A group of Blue Yonder data scientists and engineers will be at the EuroSciPy 2018 in Trento, Italy from August 28th to September 1st as well as at the SRECon18 from August 29th to 31st in Düsseldorf, Germany. EuroSciPy is the largest European conference for the Python langue in scientific research. We are going to present 3 talks about the daily usage of Python to build AI based supply chain solutions, which enable retailers to respond quicker to changing market conditions and customer dynamics, boosting revenues and increasing margins. SRECon is a gathering of engineers who care deeply about site reliability, systems engineering, and working with complex distributed systems at scale. Don´t miss the Blue Yonder talks:
Keynote Felix Wick: How to drive business decisions with AI
On Thursday, August 30 at 9:15 at EuroSciPy Bringing AI technology into core business processes is one of the key challenges for its large-scale industry adoption. When looking for possible applications of automated decision-making based on machine learning, the retail industry is an ideal example. It is characterized by fine margins and retailers face increasing customer expectations as well as extreme pressure from innovative competitors. At the same time, the established players lag in tech adoption. Two important subjects in the retail business that benefit considerably from AI applications are replenishment and price optimization. These deal with the questions of optimal order quantities and price changes. For replenishment, optimal can mean few out-of-stock situations or little waste of perishable products. For pricing, it can be maximization of revenue or profit via the price elasticity of demand.

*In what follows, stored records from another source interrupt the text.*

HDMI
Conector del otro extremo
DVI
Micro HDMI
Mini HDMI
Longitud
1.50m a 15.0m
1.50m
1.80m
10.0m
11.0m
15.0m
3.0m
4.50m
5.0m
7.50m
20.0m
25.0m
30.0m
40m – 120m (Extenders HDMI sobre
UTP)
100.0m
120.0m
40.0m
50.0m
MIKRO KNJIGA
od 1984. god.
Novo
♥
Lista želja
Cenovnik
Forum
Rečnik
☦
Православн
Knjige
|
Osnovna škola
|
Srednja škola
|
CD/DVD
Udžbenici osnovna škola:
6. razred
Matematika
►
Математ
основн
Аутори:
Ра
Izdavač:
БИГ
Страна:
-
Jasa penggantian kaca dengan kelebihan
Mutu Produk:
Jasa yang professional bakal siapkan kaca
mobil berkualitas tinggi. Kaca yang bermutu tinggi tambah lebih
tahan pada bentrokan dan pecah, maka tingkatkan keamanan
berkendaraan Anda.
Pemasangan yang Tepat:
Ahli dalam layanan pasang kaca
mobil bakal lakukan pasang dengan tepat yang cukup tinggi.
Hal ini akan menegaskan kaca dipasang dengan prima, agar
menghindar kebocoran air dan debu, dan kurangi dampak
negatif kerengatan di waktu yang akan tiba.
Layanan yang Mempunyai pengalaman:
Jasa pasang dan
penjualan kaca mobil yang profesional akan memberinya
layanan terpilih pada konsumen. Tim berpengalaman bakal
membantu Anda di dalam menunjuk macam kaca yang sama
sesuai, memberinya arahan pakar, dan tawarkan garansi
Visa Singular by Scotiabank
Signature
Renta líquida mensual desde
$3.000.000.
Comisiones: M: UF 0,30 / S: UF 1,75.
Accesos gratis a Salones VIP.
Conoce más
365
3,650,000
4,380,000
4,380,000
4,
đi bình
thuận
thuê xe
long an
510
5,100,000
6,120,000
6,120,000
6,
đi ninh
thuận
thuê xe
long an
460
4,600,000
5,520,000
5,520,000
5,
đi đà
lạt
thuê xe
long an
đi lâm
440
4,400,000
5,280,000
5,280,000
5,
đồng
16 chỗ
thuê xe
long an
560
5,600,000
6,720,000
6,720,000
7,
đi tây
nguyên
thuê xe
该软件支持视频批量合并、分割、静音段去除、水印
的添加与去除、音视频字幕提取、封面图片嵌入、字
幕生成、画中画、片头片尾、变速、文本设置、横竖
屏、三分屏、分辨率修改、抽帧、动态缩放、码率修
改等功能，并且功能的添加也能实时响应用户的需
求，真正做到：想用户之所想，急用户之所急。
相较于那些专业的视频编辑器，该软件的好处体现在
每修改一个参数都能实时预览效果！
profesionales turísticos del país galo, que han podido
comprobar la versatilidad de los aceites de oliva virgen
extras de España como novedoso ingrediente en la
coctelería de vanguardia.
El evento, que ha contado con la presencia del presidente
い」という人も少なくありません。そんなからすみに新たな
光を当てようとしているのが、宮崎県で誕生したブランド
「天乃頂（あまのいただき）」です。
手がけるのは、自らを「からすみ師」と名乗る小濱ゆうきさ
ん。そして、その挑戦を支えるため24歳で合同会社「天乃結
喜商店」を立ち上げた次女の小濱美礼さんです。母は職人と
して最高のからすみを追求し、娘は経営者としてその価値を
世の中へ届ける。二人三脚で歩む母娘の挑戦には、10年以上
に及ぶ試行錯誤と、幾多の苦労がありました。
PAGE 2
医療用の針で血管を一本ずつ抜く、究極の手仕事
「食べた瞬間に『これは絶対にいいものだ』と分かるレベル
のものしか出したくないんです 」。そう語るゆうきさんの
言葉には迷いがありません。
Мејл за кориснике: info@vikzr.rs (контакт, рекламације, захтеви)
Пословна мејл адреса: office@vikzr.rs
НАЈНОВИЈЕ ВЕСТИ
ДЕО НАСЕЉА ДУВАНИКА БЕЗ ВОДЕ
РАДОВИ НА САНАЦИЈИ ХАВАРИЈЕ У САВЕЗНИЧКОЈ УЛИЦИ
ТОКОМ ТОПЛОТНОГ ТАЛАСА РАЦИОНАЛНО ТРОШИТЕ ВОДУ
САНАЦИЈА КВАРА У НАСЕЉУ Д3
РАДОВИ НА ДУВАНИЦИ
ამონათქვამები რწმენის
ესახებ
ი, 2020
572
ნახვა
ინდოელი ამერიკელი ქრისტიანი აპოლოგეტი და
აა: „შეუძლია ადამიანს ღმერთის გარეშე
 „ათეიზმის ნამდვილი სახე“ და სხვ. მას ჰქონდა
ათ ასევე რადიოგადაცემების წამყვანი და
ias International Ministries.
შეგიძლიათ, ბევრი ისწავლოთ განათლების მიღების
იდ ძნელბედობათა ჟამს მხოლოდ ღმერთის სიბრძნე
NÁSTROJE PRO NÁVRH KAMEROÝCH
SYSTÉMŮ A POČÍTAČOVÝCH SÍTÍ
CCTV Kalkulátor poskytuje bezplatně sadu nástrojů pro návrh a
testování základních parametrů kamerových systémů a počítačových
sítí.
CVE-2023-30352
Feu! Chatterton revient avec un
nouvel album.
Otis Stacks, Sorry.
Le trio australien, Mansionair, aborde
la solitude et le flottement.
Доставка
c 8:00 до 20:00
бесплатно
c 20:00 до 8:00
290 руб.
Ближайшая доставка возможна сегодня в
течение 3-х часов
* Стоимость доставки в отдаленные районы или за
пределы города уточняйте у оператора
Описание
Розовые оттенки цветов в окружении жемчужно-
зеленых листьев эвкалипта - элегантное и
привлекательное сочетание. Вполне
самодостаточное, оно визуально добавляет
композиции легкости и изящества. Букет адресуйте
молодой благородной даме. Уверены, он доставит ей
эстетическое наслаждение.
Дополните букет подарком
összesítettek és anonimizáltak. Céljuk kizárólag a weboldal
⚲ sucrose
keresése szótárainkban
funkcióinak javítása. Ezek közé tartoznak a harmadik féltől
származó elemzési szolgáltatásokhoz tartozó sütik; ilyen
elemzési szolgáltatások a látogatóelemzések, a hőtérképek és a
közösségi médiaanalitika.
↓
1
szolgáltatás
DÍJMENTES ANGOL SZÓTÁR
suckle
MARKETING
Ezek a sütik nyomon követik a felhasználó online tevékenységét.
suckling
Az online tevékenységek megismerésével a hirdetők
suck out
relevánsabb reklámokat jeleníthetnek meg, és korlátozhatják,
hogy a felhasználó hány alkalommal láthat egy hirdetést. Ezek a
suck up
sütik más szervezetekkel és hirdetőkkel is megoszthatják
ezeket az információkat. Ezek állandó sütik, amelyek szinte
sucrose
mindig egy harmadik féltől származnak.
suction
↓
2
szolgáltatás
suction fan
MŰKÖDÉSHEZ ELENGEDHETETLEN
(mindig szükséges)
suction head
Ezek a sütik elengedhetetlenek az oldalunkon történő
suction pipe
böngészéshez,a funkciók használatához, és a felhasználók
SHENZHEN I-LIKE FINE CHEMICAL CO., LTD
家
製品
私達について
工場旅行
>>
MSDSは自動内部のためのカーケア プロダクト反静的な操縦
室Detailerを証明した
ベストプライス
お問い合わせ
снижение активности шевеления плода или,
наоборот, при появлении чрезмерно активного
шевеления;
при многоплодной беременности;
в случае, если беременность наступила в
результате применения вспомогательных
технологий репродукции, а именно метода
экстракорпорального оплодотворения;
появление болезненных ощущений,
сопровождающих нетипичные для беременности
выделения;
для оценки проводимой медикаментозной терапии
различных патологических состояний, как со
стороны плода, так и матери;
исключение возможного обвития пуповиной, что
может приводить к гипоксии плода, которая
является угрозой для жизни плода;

Patrick Muehlbauer: Data visualizations for the web with Altair and Vega(-Lite)
On Thursday, August 30 at 14:00 at EuroSciPy Visualizations help analyzing and reason about data and are often used by us to understand the effects of our own models. But often they are not only for us. There are also visualizations that have to be provided to our customers to support them with their daily business. There are lots of great tools for building data science dashboards in the Python data visualization landscape. Most of them make it very simple for data scientists but when the dashboards have to be part of a customer facing product, other roles like frontend developers get involved. Tools that are a pleasure for one role might be a burden for the other. We will show how Altair and Vega help improving the collaboration between data scientists and frontend developers.
Peter Hoffmann: Apache Parquet as a columnar storage for large datasets
On Thursday, August 30 at 14:30 at EuroSciPy Apache Parquet is a binary, efficient columnar data format. It uses various techniques to store data in a CPU and I/O efficient way like row groups, compression for pages in column chunks or dictionary encoding for columns. Index hints and statistics to quickly skip over chunks of irrelevant data enable efficient queries on large amount of data. Apache Parquet files can be read into Pandas DataFrames with the two libraries fastparquet and Apache Arrow. While Pandas is mostly used to work with data that fits into memory, Apache Dask allows us to work with data larger then memory and even larger than local disk space. Data can be split up into partitions and stored in cloud object storage systems like Amazon S3 or Azure Storage. Using Metadata from the partiton filenames, parquet column statistics and dictonary filtering allows faster performance for selective queries without reading all data. This talk will show how use partitioning, row group skipping and general data layout to speed up queries on large amount of data.
Stephan Erb: SLA-driven container updates and host maintenance in Apache Aurora
On Wednesday, 29 August, 2018 at SRECon Measuring service levels generates insights. Insights are crucial, but automated decisions beat insights any time. We illustrate this point using the Apache Aurora container orchestrator. Knowing the uptime of a service is great, but the ability to derive decisions from user-de ned service levels is even better, e.g. to perform updates and maintenance as fast as possible - but not faster.